Instructions for the task —
Only the lines below from the one containing "FX初心者のこれからFX" through the one containing "大橋駅 × バストイレ別 の賃貸" belong in the answer, set down exactly, with the pictures left out.

Records provided —
—————
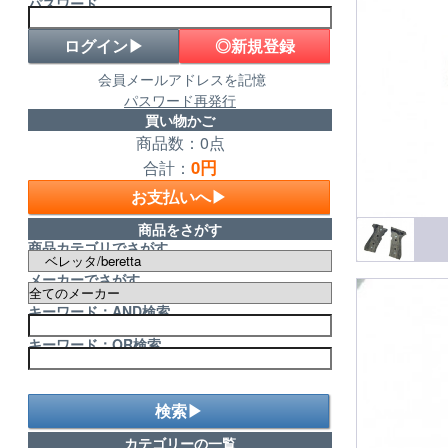
パスワード
◎新規登録
会員メールアドレスを記憶
パスワード再発行
買い物かご
商品数：0点
0円
合計：
お支払いへ▶
商品をさがす
商品カテゴリでさがす
メーカーでさがす
キーワード：AND検索
キーワード：OR検索
検索▶
カテゴリーの一覧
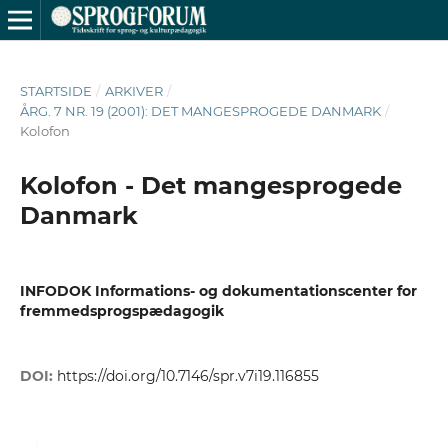
STARTSIDE
/
ARKIVER
/
ÅRG. 7 NR. 19 (2001): DET MANGESPROGEDE DANMARK
/
Kolofon
Kolofon - Det mangesprogede
Danmark
INFODOK Informations- og dokumentationscenter for
fremmedsprogspædagogik
DOI:
https://doi.org/10.7146/spr.v7i19.116855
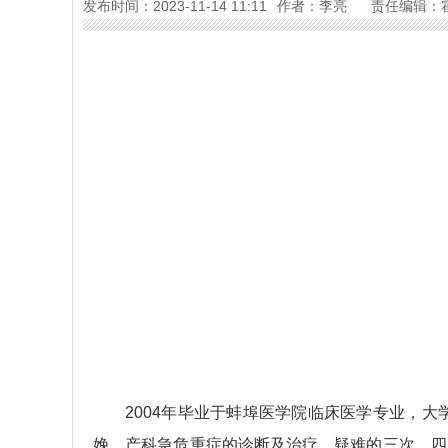
发布时间：2023-11-14 11:11
作者：李亮
责任编辑：
2004年毕业于蚌埠医学院临床医学专业，
娩，产科急危重症的诊断及治疗，疑难的三次、四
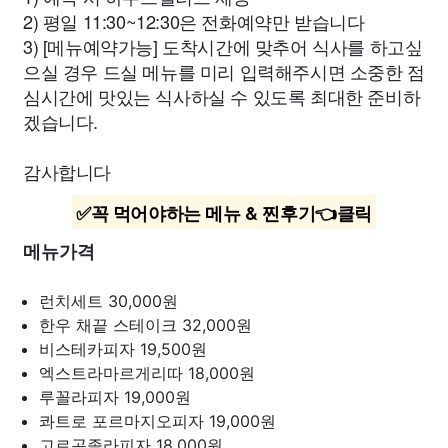
2) 평일 11:30~12:30은 전화예약만 받습니다
3) [메뉴예약가능] 도착시간에 맞추어 식사를 하고싶
으실 경우 드실 메뉴를 미리 입력해주시면 소중한 점
심시간에 맛있는 식사하실 수 있도록 최대한 준비하
겠습니다.
감사합니다
✅꼭 먹어야하는 메뉴 & 찐후기👈클릭
메뉴가격
런치세트
30,000원
한우 채끝 스테이크
32,000원
비스테카피자
19,500원
엑스트라마르게리따
18,000원
루꼴라피자
19,000원
콰트로 포르마지오피자
19,000원
고르곤졸라피자
18,000원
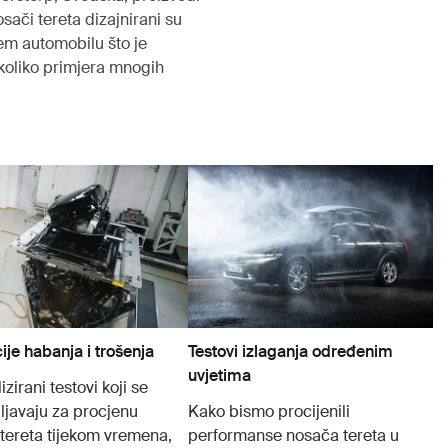
sači tereta dizajnirani su
šem automobilu što je
koliko primjera mnogih
ije habanja i trošenja
Testovi izlaganja određenim
uvjetima
izirani testovi koji se
ljavaju za procjenu
Kako bismo procijenili
tereta tijekom vremena,
performanse nosača tereta u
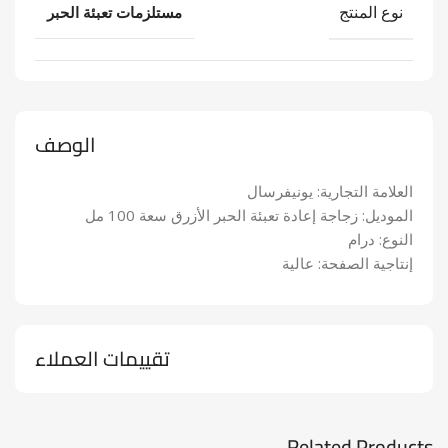
نوع المنتج
مستلزمات تعبئة الحبر
الوصف
العلامة التجارية: يونيفرسال
الموديل: زجاجة إعادة تعبئة الحبر الأزرق سعة 100 مل
النوع: درام
إنتاجية الصفحة: عالية
تقييمات العملاء
Related Products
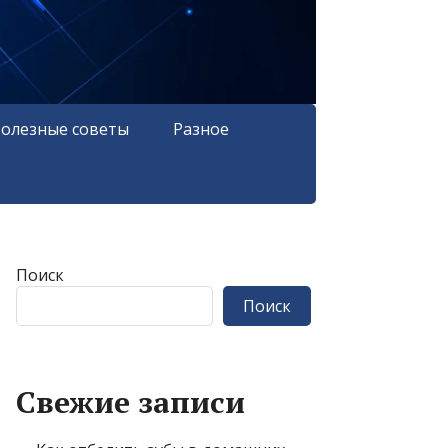
олезные советы
Разное
Поиск
Поиск
Свежие записи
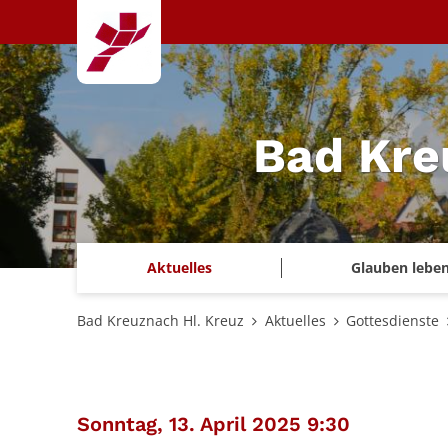
Zum Inhalt springen
Bad Kre
Aktuelles
Glauben lebe
Bad Kreuznach Hl. Kreuz
Aktuelles
Gottesdienste
:
Sonntag, 13. April 2025 9:30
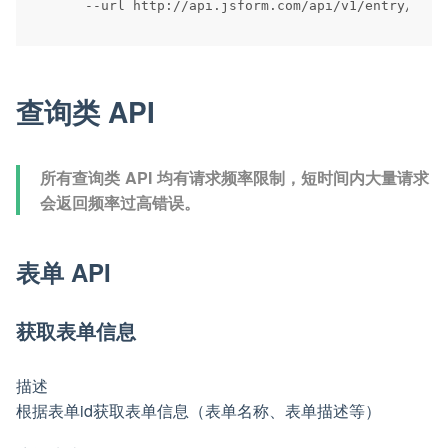
--
url http
:
/
/
api
.
jsform
.
com
/
api
/
v1
/
entry
/
查询类 API
所有查询类 API 均有请求频率限制，短时间内大量请求
会返回频率过高错误。
表单 API
获取表单信息
描述
根据表单id获取表单信息（表单名称、表单描述等）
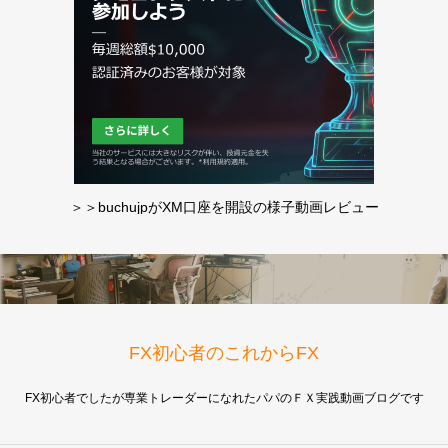
＞＞buchujpがXM口座を開設の様子動画レビュー
FX初心者のこれからFX
FX初心者でしたが専業トレーダーになれたパパのＦＸ実践動画ブログです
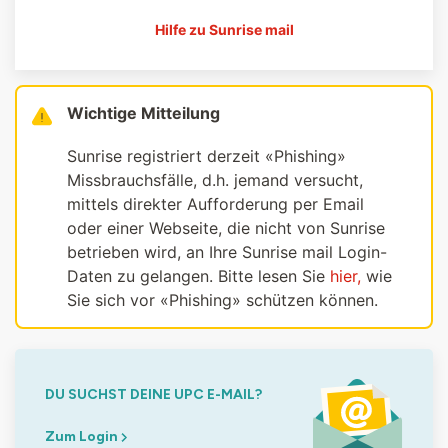
Hilfe zu Sunrise mail
Wichtige Mitteilung
Sunrise registriert derzeit «Phishing»
Missbrauchsfälle, d.h. jemand versucht,
mittels direkter Aufforderung per Email
oder einer Webseite, die nicht von Sunrise
betrieben wird, an Ihre Sunrise mail Login-
Daten zu gelangen. Bitte lesen Sie
hier,
wie
Sie sich vor «Phishing» schützen können.
DU SUCHST DEINE UPC E-MAIL?
Zum Login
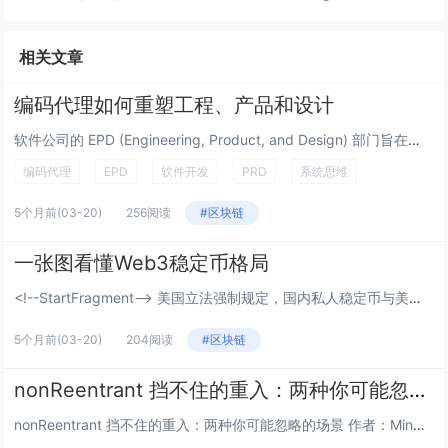
相关文章
编码代理如何重塑工程、产品和设计
软件公司的 EPD (Engineering, Product, and Design) 部门旨在创建优质软件。尽管...
编码代理
EPD
软件开发
PRD
系统思维
5个月前
(03-20)
256阅读
#区块链
一张图看懂Web3稳定币格局
<!--StartFragment--> 美国立法强制规定，国内私人稳定币与美元国债挂钩，换汤不换药，...
5个月前
(03-20)
204阅读
#区块链
nonReentrant 挡不住的重入：两种你可能忽略的场景
nonReentrant 挡不住的重入：两种你可能忽略的场景 作者：Mingyang Fan (@SymmaTe...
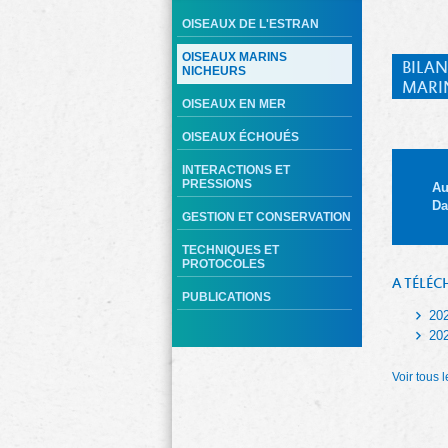
OISEAUX DE L'ESTRAN
OISEAUX MARINS
BILAN
NICHEURS
MARI
OISEAUX EN MER
OISEAUX ÉCHOUÉS
INTERACTIONS ET
PRESSIONS
Au
Da
GESTION ET CONSERVATION
TECHNIQUES ET
PROTOCOLES
A TÉLÉC
PUBLICATIONS
20
20
Voir tous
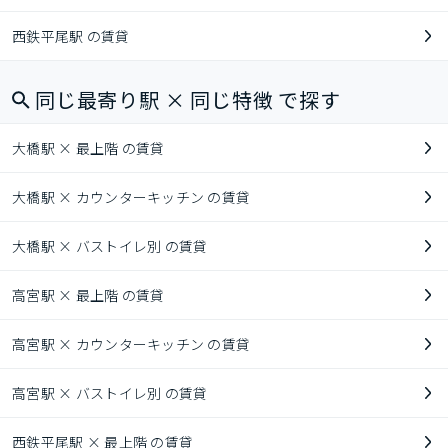
西鉄平尾駅 の賃貸
同じ最寄り駅 × 同じ特徴 で探す
大橋駅 × 最上階 の賃貸
大橋駅 × カウンターキッチン の賃貸
大橋駅 × バストイレ別 の賃貸
高宮駅 × 最上階 の賃貸
高宮駅 × カウンターキッチン の賃貸
高宮駅 × バストイレ別 の賃貸
西鉄平尾駅 × 最上階 の賃貸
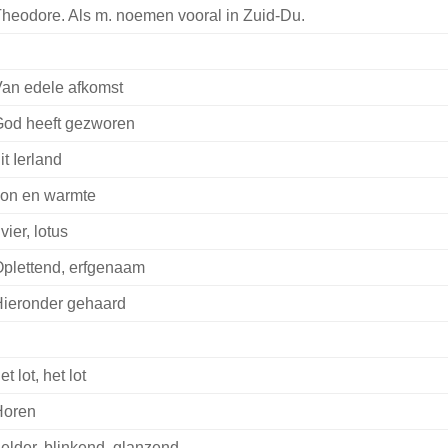
heodore. Als m. noemen vooral in Zuid-Du.
an edele afkomst
od heeft gezworen
it Ierland
on en warmte
ivier, lotus
plettend, erfgenaam
ieronder gehaard
et lot, het lot
Horen
elder, blinkend, glanzend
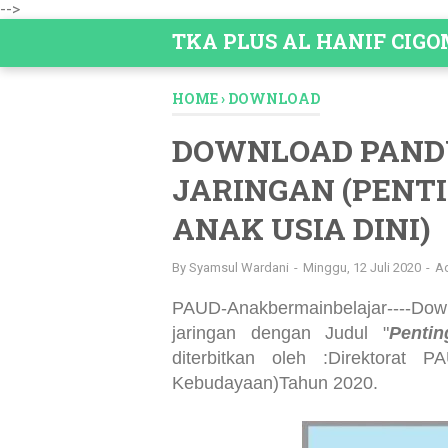
-->
TKA PLUS AL HANIF CIG
HOME
›
DOWNLOAD
DOWNLOAD PAND
JARINGAN (PENT
ANAK USIA DINI)
By
Syamsul Wardani
Minggu, 12 Juli 2020
A
PAUD-Anakbermainbelajar----Do
jaringan dengan Judul "
Penti
diterbitkan oleh :Direktorat
Kebudayaan)Tahun 2020.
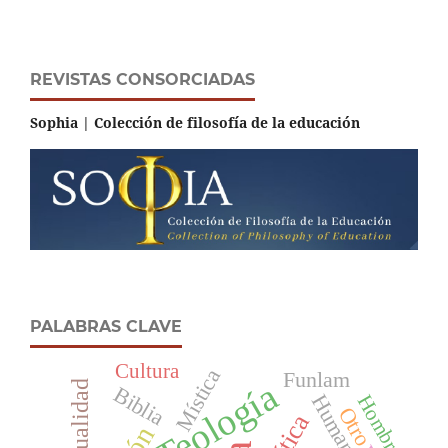
REVISTAS CONSORCIADAS
Sophia | Colección de filosofía de la educación
PALABRAS CLAVE
Cultura
Mística
Funlam
Teología
Espiritualidad
Biblia
Humanismo
Hombre
Otro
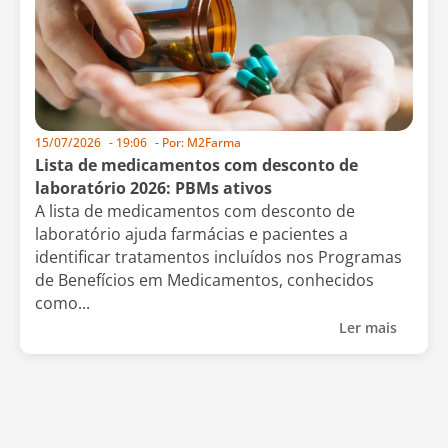
15/07/2026
-
19:06
- Por:
M2Farma
Lista de medicamentos com desconto de
laboratório 2026: PBMs ativos
A lista de medicamentos com desconto de
laboratório ajuda farmácias e pacientes a
identificar tratamentos incluídos nos Programas
de Benefícios em Medicamentos, conhecidos
como...
Ler mais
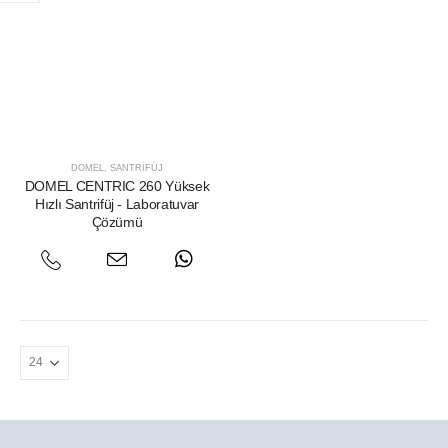
DOMEL
,
SANTRIFÜJ
DOMEL CENTRIC 260 Yüksek
Hızlı Santrifüj - Laboratuvar
Çözümü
—————
Answer section —
FX初心者のこれからFX
FX初心者でしたが専業トレーダーになれたパパのＦＸ実践動画ブログです
Hilfe zu Sunrise mail
Wichtige Mitteilung
Sunrise registriert derzeit «Phishing»
Missbrauchsfälle, d.h. jemand versucht,
mittels direkter Aufforderung per Email
oder einer Webseite, die nicht von Sunrise
betrieben wird, an Ihre Sunrise mail Login-
Daten zu gelangen. Bitte lesen Sie
hier,
wie
Sie sich vor «Phishing» schützen können.
DU SUCHST DEINE UPC E-MAIL?
Zum Login
相关文章
编码代理如何重塑工程、产品和设计
软件公司的 EPD (Engineering, Product, and Design) 部门旨在创建优质软件。尽管...
编码代理
EPD
软件开发
PRD
系统思维
5个月前
(03-20)
256阅读
#区块链
一张图看懂Web3稳定币格局
<!--StartFragment--> 美国立法强制规定，国内私人稳定币与美元国债挂钩，换汤不换药，...
5个月前
(03-20)
204阅读
#区块链
nonReentrant 挡不住的重入：两种你可能忽略的场景
nonReentrant 挡不住的重入：两种你可能忽略的场景 作者：Mingyang Fan (@SymmaTe...
OISEAUX DE L'ESTRAN
OISEAUX MARINS
BILAN
NICHEURS
MARI
OISEAUX EN MER
OISEAUX ÉCHOUÉS
INTERACTIONS ET
PRESSIONS
Au
Da
GESTION ET CONSERVATION
TECHNIQUES ET
PROTOCOLES
A TÉLÉC
PUBLICATIONS
20
20
Voir tous
西鉄平尾駅 の賃貸
同じ最寄り駅 × 同じ特徴 で探す
大橋駅 × 最上階 の賃貸
大橋駅 × カウンターキッチン の賃貸
大橋駅 × バストイレ別 の賃貸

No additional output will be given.